Director Johnston clearly reveres the Wolf Man
original (if not 1935’s
Werewolf of London, the genre’s true
ancestor, though it’s mostly forgotten now). He’s brought back
the gypsies who played such a key role in the 1941 film, and
though there is no one to fill Maria
Ouspenskaya’s shoes as Maleva, the old woman who sees
Talbot’s fate clearly, Geraldine Chaplin (daughter of Charlie)

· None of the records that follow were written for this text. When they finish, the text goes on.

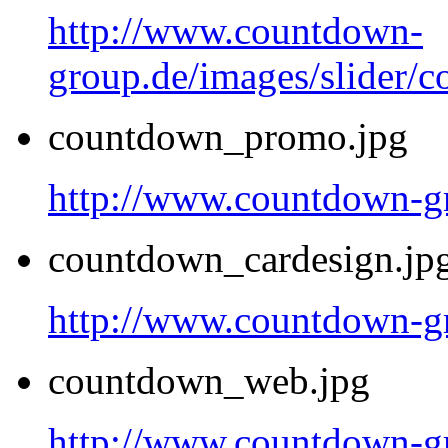
http://www.countdown-
group.de/images/slider/c
countdown_promo.jpg
http://www.countdown-g
countdown_cardesign.jp
http://www.countdown-gr
countdown_web.jpg
http://www.countdown-g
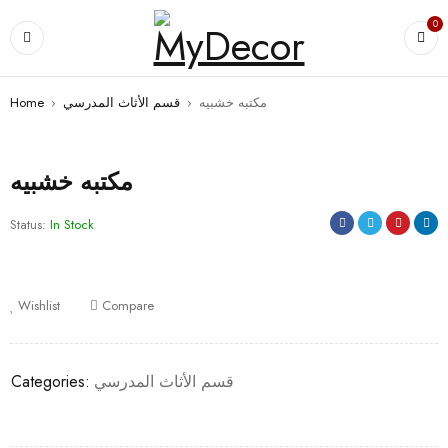
0
مكتبه خشبيه
›
قسم الأثاث المدرسي
›
Home
مكتبه خشبيه
Status:
In Stock
Wishlist
Compare
قسم الأثاث المدرسي
Categories:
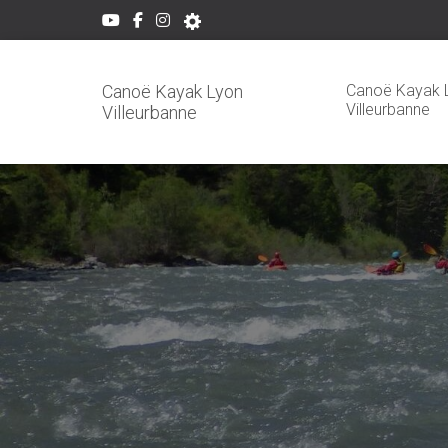
Canoë Kayak 
Canoë Kayak Lyon
Villeurbanne
Villeurbanne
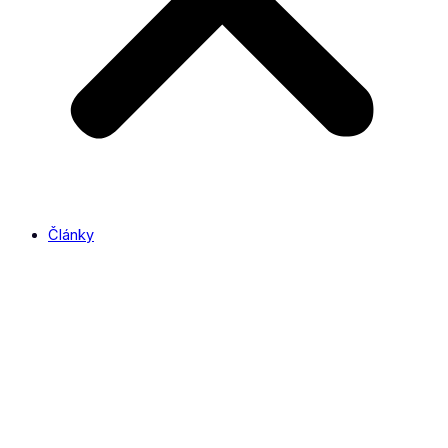
Články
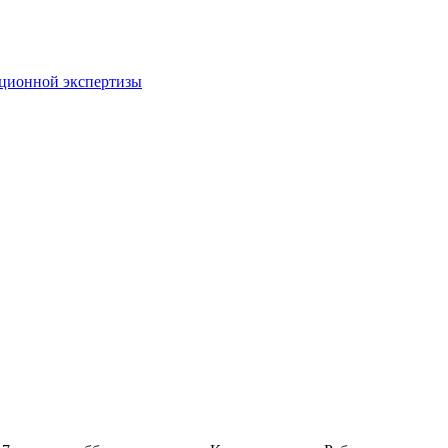
пционной экспертизы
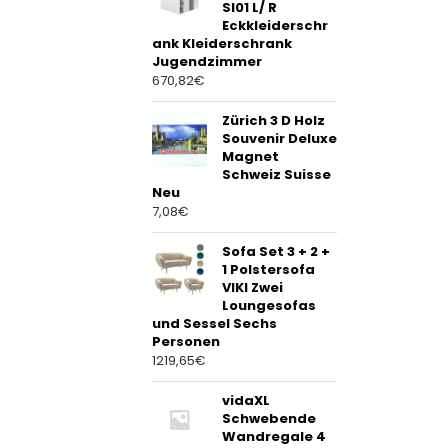
SI01 L/ R
Eckkleiderschr
ank Kleiderschrank
Jugendzimmer
670,82
€
Zürich 3 D Holz
Souvenir Deluxe
Magnet
Schweiz Suisse
Neu
7,08
€
Sofa Set 3 + 2 +
1 Polstersofa
VIKI Zwei
Loungesofas
und Sessel Sechs
Personen
1219,65
€
vidaXL
Schwebende
Wandregale 4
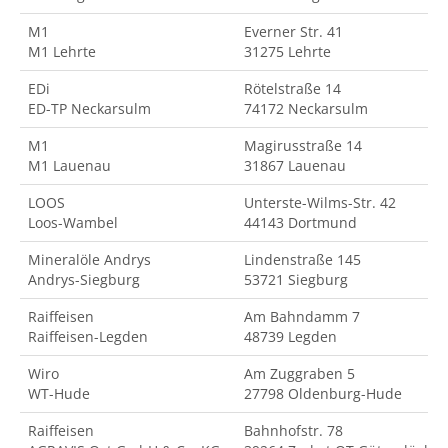
M1
Everner Str. 41
M1 Lehrte
31275 Lehrte
EDi
Rötelstraße 14
ED-TP Neckarsulm
74172 Neckarsulm
M1
Magirusstraße 14
M1 Lauenau
31867 Lauenau
LOOS
Unterste-Wilms-Str. 42
Loos-Wambel
44143 Dortmund
Mineralöle Andrys
Lindenstraße 145
Andrys-Siegburg
53721 Siegburg
Raiffeisen
Am Bahndamm 7
Raiffeisen-Legden
48739 Legden
Wiro
Am Zuggraben 5
WT-Hude
27798 Oldenburg-Hude
Raiffeisen
Bahnhofstr. 78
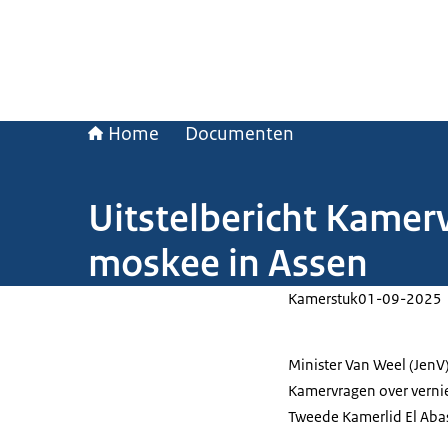
Home
Documenten
Uitstelbericht Kamer
moskee in Assen
Kamerstuk
01-09-2025
Minister Van Weel (JenV
Kamervragen over vernie
Tweede Kamerlid El Abas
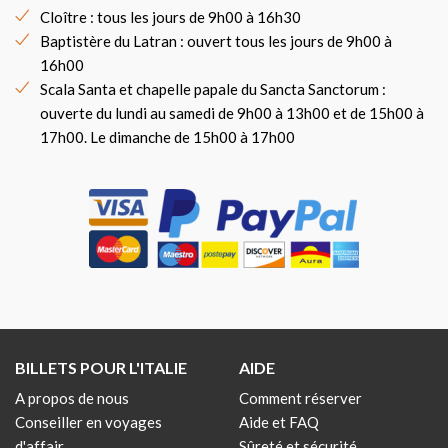
Cloître : tous les jours de 9h00 à 16h30
Baptistère du Latran : ouvert tous les jours de 9h00 à
16h00
Scala Santa et chapelle papale du Sancta Sanctorum :
ouverte du lundi au samedi de 9h00 à 13h00 et de 15h00 à
17h00. Le dimanche de 15h00 à 17h00
BILLETS POUR L'ITALIE
AIDE
A propos de nous
Comment réserver
Conseiller en voyages
Aide et FAQ
d'affair...
Sûreté et sécurité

does a solid enough job reprising the role. The remake even
features torch-bearing bands of men on the hunt for the monster,
a staple of the old Universal films. That one detail alone put me
in a forgiving mood.
The Wolfman is also blessedly free of
the kind of ironic mockery that so many remakes of old classics
seem unable to resist. There are no wolf jokes, no agitprop
feminist characters comparing lusty men with ravenous beasts;
even the Talbot family dog is principally used to illustrate the
changes in Lawrence, not to provide a canine comic foil. In fact,
The Wolfman’s very earnestness, as refreshing as it is,
may have met its match in the ironic consciousness of today’s
audience. Throughout the movie, we hear the distinctive wolf howl
echoing across the desolate moors; this works well so long as we
don’t see the wolf man doing it. But when we do — and again,
it’s in that urban scene, where the trappings are all wrong —
it’s hard to suppress a chuckle or the suspicion that one has
stumbled onto an excellent beer commercial.
Irony really is this culture’s silver bullet, against which
even well-meaning tribute can only defend itself so much.